JUSTICE KENNEDY: Okay, the last is important. But just assume hypothetically that it's a wash, that the employer would be in about the same position if he paid the penalty and the employer pardon me, an employee went out and got the insurance and that the employee's wages were raised slightly and then it's and that it's a wash so far as the employer are concerned, other than the employer's religious objection, but just on the financial standpoint. Can we assume that as a hypothetical. Then what would your case be?
If Hobby Lobby were really indifferent between these two outcomes, would they be willing to spend all the money and time on fighting this case in court? There is the general issue of revealed preferences, and in this case employers are clearly indicating which choice they prefer by their actions. If it wasn't for the law, we know which choice they would prefer. We also know how that choice changes with the law in place.
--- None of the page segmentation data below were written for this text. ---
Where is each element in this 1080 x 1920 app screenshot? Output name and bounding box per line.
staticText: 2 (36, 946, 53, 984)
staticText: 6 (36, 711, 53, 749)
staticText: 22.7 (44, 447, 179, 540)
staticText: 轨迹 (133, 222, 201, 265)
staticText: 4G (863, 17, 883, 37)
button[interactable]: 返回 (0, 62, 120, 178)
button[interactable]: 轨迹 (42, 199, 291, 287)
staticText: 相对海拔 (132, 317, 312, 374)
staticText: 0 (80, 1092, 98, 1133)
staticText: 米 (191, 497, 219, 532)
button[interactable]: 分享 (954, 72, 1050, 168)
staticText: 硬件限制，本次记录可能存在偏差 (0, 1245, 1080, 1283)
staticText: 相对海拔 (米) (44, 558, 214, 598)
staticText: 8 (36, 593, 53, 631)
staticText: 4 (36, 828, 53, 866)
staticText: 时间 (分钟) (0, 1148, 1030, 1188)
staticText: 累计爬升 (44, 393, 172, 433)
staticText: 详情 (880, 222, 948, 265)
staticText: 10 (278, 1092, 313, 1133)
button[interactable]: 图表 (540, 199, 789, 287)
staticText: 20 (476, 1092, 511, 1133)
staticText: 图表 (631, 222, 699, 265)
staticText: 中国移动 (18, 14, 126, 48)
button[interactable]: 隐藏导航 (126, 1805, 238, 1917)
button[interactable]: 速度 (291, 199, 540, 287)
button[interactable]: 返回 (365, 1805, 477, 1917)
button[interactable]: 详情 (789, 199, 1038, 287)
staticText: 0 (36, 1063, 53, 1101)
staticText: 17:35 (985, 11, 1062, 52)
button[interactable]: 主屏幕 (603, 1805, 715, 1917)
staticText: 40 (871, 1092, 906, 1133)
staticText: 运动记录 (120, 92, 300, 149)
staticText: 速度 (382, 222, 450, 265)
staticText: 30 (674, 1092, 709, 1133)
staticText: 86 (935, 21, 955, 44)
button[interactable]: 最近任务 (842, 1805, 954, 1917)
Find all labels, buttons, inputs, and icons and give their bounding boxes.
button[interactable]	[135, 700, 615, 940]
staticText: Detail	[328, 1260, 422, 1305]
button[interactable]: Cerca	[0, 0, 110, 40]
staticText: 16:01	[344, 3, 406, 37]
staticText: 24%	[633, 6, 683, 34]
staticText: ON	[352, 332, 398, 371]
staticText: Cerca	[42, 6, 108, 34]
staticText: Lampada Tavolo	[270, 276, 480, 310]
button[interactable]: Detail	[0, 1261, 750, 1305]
Finally, Clement is clearly right that in order for Hobby Lobby's employees to be the same, they would not only have to have higher wages to compensate them for the lost insurance, but the firm would also have to pay $2,000 per employee. $2,000 per employee might not seem like much to the Justices, but say an employee is receiving $40,000 per year. Everything else equal in terms of insurance, would they be indifferent to their wages being cut by 5% to $38,000?